- Opening Delimiter -
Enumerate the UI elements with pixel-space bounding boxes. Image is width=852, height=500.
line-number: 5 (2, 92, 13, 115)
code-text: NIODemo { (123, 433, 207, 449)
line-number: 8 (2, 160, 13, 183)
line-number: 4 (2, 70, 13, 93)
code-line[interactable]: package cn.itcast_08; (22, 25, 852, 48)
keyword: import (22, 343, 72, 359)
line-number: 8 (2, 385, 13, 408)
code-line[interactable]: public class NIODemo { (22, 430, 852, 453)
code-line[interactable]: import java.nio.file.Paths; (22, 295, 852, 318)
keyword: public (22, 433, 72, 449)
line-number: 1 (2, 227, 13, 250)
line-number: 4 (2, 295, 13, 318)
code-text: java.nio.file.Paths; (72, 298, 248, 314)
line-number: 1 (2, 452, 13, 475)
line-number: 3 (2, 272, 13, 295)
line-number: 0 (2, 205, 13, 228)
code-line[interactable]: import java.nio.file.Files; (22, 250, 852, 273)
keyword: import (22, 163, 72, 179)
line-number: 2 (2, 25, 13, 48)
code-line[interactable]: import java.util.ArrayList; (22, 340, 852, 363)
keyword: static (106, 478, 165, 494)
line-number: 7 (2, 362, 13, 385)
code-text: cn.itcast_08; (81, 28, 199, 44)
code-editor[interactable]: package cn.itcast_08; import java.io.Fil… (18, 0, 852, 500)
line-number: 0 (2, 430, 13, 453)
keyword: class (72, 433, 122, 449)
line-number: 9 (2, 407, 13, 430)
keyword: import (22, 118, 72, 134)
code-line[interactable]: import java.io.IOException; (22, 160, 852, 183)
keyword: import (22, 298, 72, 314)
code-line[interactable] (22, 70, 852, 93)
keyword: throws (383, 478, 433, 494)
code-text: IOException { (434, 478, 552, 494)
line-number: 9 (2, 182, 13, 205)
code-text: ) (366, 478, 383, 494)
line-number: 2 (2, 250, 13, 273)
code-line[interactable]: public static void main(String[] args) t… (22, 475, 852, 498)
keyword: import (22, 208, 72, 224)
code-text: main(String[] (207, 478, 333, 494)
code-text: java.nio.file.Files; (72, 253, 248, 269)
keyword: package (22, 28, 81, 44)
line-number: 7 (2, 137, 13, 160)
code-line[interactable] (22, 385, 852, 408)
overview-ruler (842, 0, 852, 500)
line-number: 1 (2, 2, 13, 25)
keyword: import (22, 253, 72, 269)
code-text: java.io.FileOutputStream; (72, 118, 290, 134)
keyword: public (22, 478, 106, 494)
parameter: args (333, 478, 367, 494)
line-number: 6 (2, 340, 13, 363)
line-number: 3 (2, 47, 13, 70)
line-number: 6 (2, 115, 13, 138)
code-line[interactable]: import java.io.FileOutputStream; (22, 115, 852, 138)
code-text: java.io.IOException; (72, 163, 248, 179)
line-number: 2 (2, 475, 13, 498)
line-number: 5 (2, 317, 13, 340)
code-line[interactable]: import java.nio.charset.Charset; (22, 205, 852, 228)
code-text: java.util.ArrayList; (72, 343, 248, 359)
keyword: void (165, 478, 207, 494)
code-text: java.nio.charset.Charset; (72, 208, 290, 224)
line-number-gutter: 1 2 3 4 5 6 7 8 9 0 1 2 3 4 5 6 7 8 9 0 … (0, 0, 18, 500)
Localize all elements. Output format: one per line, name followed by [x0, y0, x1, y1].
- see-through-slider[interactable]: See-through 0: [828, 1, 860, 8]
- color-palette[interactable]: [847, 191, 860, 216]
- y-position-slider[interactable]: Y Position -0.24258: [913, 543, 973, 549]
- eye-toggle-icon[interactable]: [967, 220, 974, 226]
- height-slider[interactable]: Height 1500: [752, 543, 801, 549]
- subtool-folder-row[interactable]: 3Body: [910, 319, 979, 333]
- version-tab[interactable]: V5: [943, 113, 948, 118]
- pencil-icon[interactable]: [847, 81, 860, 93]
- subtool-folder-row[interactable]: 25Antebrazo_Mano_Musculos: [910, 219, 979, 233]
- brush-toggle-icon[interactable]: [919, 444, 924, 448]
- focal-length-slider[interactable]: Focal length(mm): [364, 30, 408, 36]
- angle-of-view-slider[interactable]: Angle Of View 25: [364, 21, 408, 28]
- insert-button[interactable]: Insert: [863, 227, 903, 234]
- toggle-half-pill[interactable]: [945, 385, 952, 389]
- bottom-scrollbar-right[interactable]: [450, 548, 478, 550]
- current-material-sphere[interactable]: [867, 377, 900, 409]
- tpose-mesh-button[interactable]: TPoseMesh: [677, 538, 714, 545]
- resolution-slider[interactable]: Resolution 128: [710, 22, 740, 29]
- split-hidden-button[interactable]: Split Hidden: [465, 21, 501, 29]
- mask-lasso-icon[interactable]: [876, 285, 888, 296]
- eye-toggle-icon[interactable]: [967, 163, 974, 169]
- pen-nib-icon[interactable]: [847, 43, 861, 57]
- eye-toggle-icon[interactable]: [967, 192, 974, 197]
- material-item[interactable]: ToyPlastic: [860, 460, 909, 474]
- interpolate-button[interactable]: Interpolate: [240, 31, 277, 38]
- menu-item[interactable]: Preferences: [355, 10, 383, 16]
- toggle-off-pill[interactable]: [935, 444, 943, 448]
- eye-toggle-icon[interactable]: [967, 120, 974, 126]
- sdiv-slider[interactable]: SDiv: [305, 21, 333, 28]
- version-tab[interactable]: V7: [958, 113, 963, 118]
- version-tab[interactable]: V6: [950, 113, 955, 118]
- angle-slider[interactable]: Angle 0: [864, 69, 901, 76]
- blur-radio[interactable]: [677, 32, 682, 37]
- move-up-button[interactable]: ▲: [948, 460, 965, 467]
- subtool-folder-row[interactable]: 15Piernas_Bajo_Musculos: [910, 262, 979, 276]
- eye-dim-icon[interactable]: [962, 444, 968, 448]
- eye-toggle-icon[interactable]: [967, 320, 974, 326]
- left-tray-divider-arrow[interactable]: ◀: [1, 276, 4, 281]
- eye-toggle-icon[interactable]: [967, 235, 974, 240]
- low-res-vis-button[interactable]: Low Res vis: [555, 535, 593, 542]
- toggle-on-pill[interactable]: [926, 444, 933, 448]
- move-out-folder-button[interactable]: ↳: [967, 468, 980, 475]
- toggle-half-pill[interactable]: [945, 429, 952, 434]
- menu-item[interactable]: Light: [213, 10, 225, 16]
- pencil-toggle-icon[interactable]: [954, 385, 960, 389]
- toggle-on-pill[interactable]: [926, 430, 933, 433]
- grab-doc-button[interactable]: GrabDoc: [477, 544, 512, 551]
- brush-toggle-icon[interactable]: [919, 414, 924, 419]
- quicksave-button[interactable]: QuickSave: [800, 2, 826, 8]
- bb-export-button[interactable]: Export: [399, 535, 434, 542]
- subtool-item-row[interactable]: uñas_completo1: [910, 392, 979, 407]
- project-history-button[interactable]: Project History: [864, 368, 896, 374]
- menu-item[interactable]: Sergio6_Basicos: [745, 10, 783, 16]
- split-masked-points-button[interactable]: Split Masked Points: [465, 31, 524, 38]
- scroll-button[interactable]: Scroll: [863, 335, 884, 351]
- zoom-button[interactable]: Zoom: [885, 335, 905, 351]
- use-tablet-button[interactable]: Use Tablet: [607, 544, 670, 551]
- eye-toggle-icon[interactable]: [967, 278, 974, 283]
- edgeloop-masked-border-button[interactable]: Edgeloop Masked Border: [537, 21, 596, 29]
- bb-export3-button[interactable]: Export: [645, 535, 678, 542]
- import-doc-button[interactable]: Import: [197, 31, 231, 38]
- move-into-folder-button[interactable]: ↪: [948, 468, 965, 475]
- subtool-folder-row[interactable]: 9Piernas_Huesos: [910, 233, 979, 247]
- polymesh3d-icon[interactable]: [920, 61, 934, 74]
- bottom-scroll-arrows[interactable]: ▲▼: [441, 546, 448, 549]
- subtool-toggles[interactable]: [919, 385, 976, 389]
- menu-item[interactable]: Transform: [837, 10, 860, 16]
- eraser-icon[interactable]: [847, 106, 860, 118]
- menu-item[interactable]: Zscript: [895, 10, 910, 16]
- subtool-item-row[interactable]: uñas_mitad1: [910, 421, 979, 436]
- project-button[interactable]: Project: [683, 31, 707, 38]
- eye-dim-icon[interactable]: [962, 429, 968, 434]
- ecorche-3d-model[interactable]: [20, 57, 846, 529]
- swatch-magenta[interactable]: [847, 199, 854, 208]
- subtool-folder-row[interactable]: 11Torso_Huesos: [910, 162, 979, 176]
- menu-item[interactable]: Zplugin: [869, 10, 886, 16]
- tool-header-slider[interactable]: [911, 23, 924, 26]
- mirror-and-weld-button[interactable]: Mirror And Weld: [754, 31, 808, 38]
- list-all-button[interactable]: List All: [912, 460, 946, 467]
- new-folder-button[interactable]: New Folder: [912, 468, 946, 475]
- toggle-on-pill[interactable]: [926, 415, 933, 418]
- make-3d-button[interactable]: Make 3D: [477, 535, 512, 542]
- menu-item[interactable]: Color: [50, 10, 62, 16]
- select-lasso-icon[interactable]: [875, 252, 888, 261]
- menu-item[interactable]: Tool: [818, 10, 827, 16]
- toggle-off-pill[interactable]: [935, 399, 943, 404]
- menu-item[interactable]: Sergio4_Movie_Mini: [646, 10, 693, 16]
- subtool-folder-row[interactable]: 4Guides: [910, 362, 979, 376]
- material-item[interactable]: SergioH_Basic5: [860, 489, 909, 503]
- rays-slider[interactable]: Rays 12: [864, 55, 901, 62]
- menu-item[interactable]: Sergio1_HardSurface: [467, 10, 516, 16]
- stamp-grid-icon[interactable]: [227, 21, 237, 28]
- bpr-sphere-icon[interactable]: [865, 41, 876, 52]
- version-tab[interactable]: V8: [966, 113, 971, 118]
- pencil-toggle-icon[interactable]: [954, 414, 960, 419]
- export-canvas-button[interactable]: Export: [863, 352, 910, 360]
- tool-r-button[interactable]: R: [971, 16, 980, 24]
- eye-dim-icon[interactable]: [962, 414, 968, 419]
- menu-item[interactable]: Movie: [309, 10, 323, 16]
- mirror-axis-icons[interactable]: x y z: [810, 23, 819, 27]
- Closing Delimiter -
**Task item**
If a line of the listing contains the word "void", count it; then give the total and nothing else.

**Result**
2